» **Exercise directions**: For each line below that holds the word "роботі", make a copy.

[Data entries]
*** Block opens ***
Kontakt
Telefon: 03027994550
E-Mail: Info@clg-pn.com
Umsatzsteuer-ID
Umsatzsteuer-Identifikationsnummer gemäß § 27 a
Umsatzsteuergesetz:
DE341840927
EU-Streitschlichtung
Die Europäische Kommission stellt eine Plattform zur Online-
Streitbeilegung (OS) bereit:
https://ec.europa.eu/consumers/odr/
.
*** Block closes ***
*** Block opens ***
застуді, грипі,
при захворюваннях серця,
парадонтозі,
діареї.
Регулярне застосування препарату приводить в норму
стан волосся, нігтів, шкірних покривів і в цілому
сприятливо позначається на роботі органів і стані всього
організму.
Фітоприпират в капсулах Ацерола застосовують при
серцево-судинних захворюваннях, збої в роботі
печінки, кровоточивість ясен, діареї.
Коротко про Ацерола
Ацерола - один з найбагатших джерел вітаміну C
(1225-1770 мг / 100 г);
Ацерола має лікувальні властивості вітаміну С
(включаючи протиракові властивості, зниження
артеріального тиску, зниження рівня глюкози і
*** Block closes ***
» **Task result**:
сприятливо позначається на роботі органів і стані всього
серцево-судинних захворюваннях, збої в роботі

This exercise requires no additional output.